● **The task**
Copy the data that follows exactly. Include no pictures.

[Saved data entries]

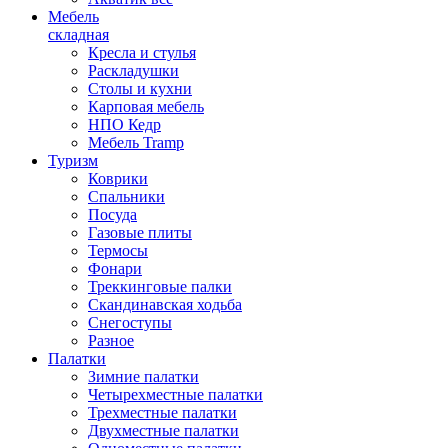
Мебель
складная
Кресла и стулья
Раскладушки
Столы и кухни
Карповая мебель
НПО Кедр
Мебель Tramp
Туризм
Коврики
Спальники
Посуда
Газовые плиты
Термосы
Фонари
Треккинговые палки
Скандинавская ходьба
Снегоступы
Разное
Палатки
Зимние палатки
Четырехместные палатки
Трехместные палатки
Двухместные палатки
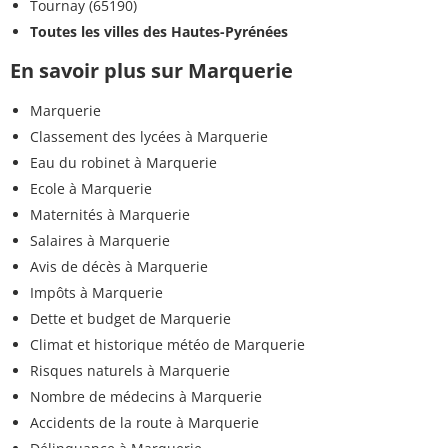
Tournay (65190)
Toutes les villes des Hautes-Pyrénées
En savoir plus sur Marquerie
Marquerie
Classement des lycées à Marquerie
Eau du robinet à Marquerie
Ecole à Marquerie
Maternités à Marquerie
Salaires à Marquerie
Avis de décès à Marquerie
Impôts à Marquerie
Dette et budget de Marquerie
Climat et historique météo de Marquerie
Risques naturels à Marquerie
Nombre de médecins à Marquerie
Accidents de la route à Marquerie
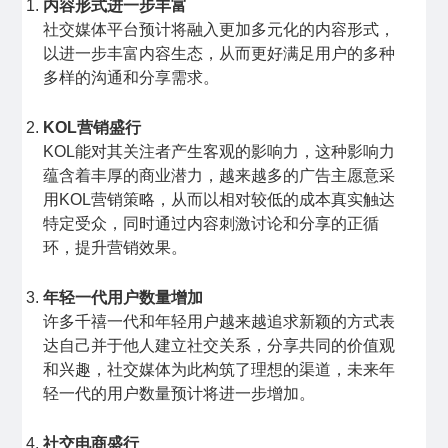
内容形式进一步丰富
社交媒体平台预计将融入更加多元化的内容形式，
以进一步丰富内容生态，从而更好满足用户的多种
多样的沟通和分享需求。
KOL营销盛行
KOL能对其关注者产生客观的影响力，这种影响力
蕴含着丰厚的商业潜力，越来越多的广告主愿意采
用KOL营销策略，从而以相对较低的成本真实触达
特定受众，同时通过内容刺激讨论和分享的正循
环，提升营销效果。
年轻一代用户数量增加
许多千禧一代和年轻用户越来越追求新颖的方式表
达自己并于他人建立社交关系，分享共同的价值观
和兴趣，社交媒体为此构筑了理想的渠道，未来年
轻一代的用户数量预计将进一步增加。
社交电商盛行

● **Result of this exercise**
Мебель
складная
Кресла и стулья
Раскладушки
Столы и кухни
Карповая мебель
НПО Кедр
Мебель Tramp
Туризм
Коврики
Спальники
Посуда
Газовые плиты
Термосы
Фонари
Треккинговые палки
Скандинавская ходьба
Снегоступы
Разное
Палатки
Зимние палатки
Четырехместные палатки
Трехместные палатки
Двухместные палатки
Tournay (65190)
Toutes les villes des Hautes-Pyrénées
En savoir plus sur Marquerie
Marquerie
Classement des lycées à Marquerie
Eau du robinet à Marquerie
Ecole à Marquerie
Maternités à Marquerie
Salaires à Marquerie
Avis de décès à Marquerie
Impôts à Marquerie
Dette et budget de Marquerie
Climat et historique météo de Marquerie
Risques naturels à Marquerie
Nombre de médecins à Marquerie
Accidents de la route à Marquerie
内容形式进一步丰富
社交媒体平台预计将融入更加多元化的内容形式，
以进一步丰富内容生态，从而更好满足用户的多种
多样的沟通和分享需求。
KOL营销盛行
KOL能对其关注者产生客观的影响力，这种影响力
蕴含着丰厚的商业潜力，越来越多的广告主愿意采
用KOL营销策略，从而以相对较低的成本真实触达
特定受众，同时通过内容刺激讨论和分享的正循
环，提升营销效果。
年轻一代用户数量增加
许多千禧一代和年轻用户越来越追求新颖的方式表
达自己并于他人建立社交关系，分享共同的价值观
和兴趣，社交媒体为此构筑了理想的渠道，未来年
轻一代的用户数量预计将进一步增加。
社交电商盛行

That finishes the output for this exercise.